SCOTUSblog (a.k.a. the Greatest Blog on Earth) last night posted this very interesting piece (updated this afternoon) about an effort to stop the You Tube broadcast of U.S. district court proceedings in the suit challenging Proposition 8 — the gay marriage ban.  

A similar effort to make a court-martial proceeding available on You Tube would be impossible. R.C.M. 806(c) provides:

Video and audio recording and the taking of photographs – except for the purpose of preparing the record of trial – in the courtroom during the proceedings and the radio or television broadcasting of proceedings from the courtroom shall not be permitted.

 Is that a sensible prohibition?  Many people who won’t be able to be in Norfolk tomorrow (myself included) would be interested in watching the Article 39(a) session in the Huertas case.  Why should it be impossible for anyone who isn’t in Norfolk tomorrow to see those proceedings?  Making the proceedings generally available could certainly lead to a more informed public since much of the media coverage of the SEALs cases appears to include false information.  There will also be enormous public interest in proceedings in the Hasan case.  Is there a reason why the public shouldn’t be able to watch those proceedings over the Internet?

I’m a fan of the military justice system. I think that greater public exposure to the system would tend to increase public confidence in court-martial proceedings.

Should R.C.M. 806(c) be revoked? Should the recording and broadcast of trial proceedings be left to the military judge’s discretion? Should R.C.M. 806(c) be revised to allow the recording and broadcast of court-martial proceedings? To quote Linda Richman, discuss.

8 Responses to “CAAFlog Talk: Should the media be allowed to broadcast court-martial proceedings?”

  1. Phil Cave says:

    And in view of the likelihood there’s limited seating, because all the seating will be taken up by media and the NLSO people. And that assumes you even get past the quarterdeck.

  2. Anonymous says:


    Having the media there and video taping are two different issues. Pleanty of States videotape their proceedings, the media doesn’t have to be in the court room to use the feed. Some States require it, one camera fixed on the judge, the other on the defendant.

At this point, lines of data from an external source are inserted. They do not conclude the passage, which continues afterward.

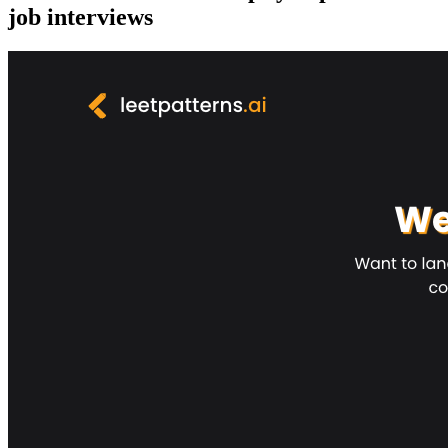
job interviews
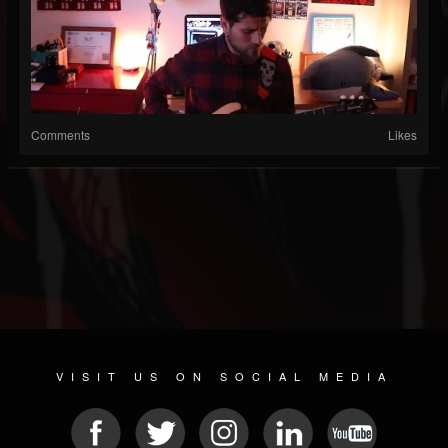
Comments
Likes
VISIT US ON SOCIAL MEDIA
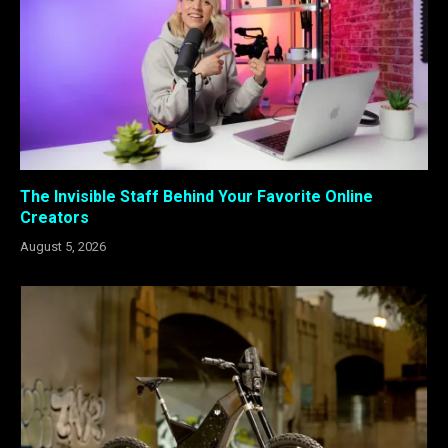
The Invisible Staff Behind Your Favorite Online
Creators
August 5, 2026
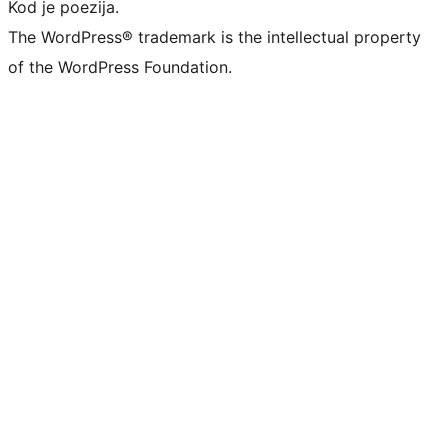
Kod je poezija.
The WordPress® trademark is the intellectual property
of the WordPress Foundation.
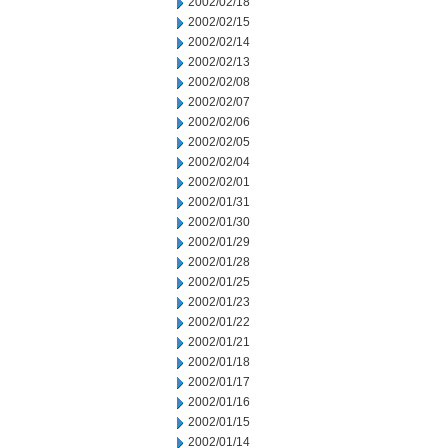
2002/02/18
2002/02/15
2002/02/14
2002/02/13
2002/02/08
2002/02/07
2002/02/06
2002/02/05
2002/02/04
2002/02/01
2002/01/31
2002/01/30
2002/01/29
2002/01/28
2002/01/25
2002/01/23
2002/01/22
2002/01/21
2002/01/18
2002/01/17
2002/01/16
2002/01/15
2002/01/14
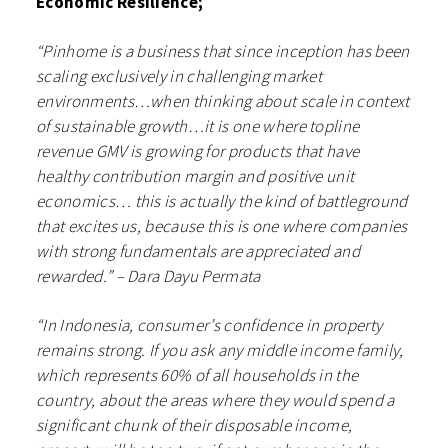
Economic Resilience;
“Pinhome is a business that since inception has been
scaling exclusively in challenging market
environments…when thinking about scale in context
of sustainable growth…it is one where topline
revenue GMV is growing for products that have
healthy contribution margin and positive unit
economics… this is actually the kind of battleground
that excites us, because this is one where companies
with strong fundamentals are appreciated and
rewarded.” – Dara Dayu Permata
“In Indonesia, consumer’s confidence in property
remains strong. If you ask any middle income family,
which represents 60% of all households in the
country, about the areas where they would spend a
significant chunk of their disposable income,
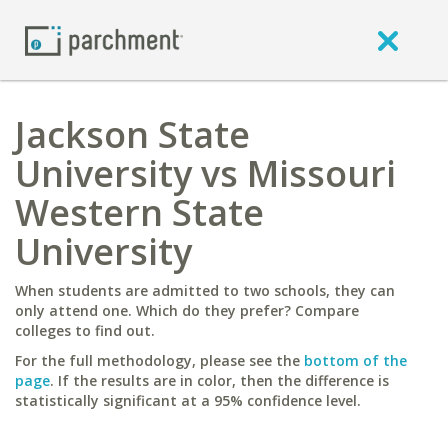
Jackson State
University vs Missouri
Western State
University
When students are admitted to two schools, they can
only attend one. Which do they prefer? Compare
colleges to find out.
For the full methodology, please see the
bottom of the
page
. If the results are in color, then the difference is
statistically significant at a 95% confidence level.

    I’m a fan for all court proceedings being videotaped, my State bans them (they ban cameras on police too, a lot to hide). It would aid post-appellate issues were something was left out of the record. Although sometimes the best way to look at a case is in black and white letters than listening to a witness with an axe to grind cry crocodile tears.

  3. Phil Cave says:

    I’m sorry, Anon 1403, I wasn’t clear.
    I’m a supporter of cameras in court.
    My point was that the court-rooms are already small. They’ve already announced taking media reservations.
    So, the general public is likely to be excluded because by the time you get the media and then the NLSO folks in CR #1, there won’t be space for the general public.
    And, getting past the guardians at the quarterdeck will be interesting — “And what is your business here?” “I’m here to observe.” “Do you have business here?”

  4. Some Army Guy says:

    I don’t want broadcasts of courts-martial.

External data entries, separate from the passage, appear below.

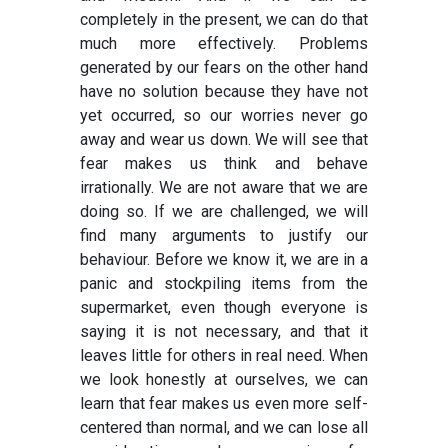
completely in the present, we can do that
much more effectively. Problems
generated by our fears on the other hand
have no solution because they have not
yet occurred, so our worries never go
away and wear us down. We will see that
fear makes us think and behave
irrationally. We are not aware that we are
doing so. If we are challenged, we will
find many arguments to justify our
behaviour. Before we know it, we are in a
panic and stockpiling items from the
supermarket, even though everyone is
saying it is not necessary, and that it
leaves little for others in real need. When
we look honestly at ourselves, we can
learn that fear makes us even more self-
centered than normal, and we can lose all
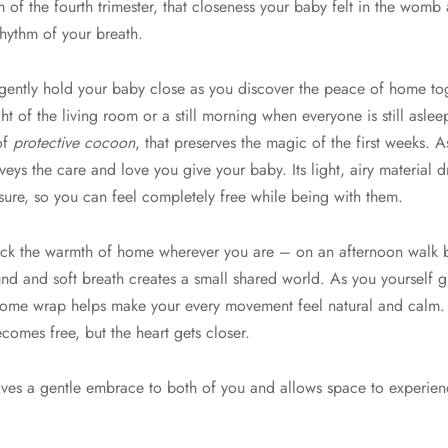
f the fourth trimester, that closeness your baby felt in the womb 
rhythm of your breath.
ntly hold your baby close as you discover the peace of home toge
ht of the living room or a still morning when everyone is still asleep
 of
protective cocoon
, that preserves the magic of the first weeks. A
veys the care and love you give your baby. Its light, airy material 
sure, so you can feel completely free while being with them.
ack the warmth of home wherever you are – on an afternoon walk bre
und and soft breath creates a small shared world. As you yourself
 Home wrap helps make your every movement feel natural and calm
ecomes free, but the heart gets closer.
 gives a gentle embrace to both of you and allows space to experien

    I believe that the airing of trials too often fundamentally changes the nature of the proceedings — by making the focus of the trial (and even the judge) the public and not the jury.

  5. Southern Defense Counsel says:


    I thought the same thing at first, but then I really thought about it, and came up with this response: most trials are boring. It would be unlikely that the public would care about a UA dive. And those that aren’t boring have a media circus surrounding them anyway that allows for widespead speculation and little to no “facts”. I wonder if it might be better to try to innoculate the participants from the idea of being on camera by making it SOP. Like COL Sullivan, I am in favor of making the system more open whenever possible.

  6. Kick it Old School says:

    Televised courts-martial combined with grandstanding civilian counsel engaged in meaningless courtroom theatrics to impress their current and future clients is almost too horrible to comprehend . . . .

    The printed word is the thinking man’s way to digest news and information. A court-martial does not need to become home to the Dancing Ito’s.

    My vote – kick it old school.

  7. CAAFlog » SCOTUS stays You Tube broadcast of U.S. district court proceedings says:

    […] the weekend, we noted plans to broadcast U.S. district court proceedings in the Proposition 8 case over You Tube.  On […]

  8. John Harwood says:

    I agree with Old School – I think the theatrical element that sometimes creeps into courts-martial will become a frequent element of our trials. That’s a bad thing.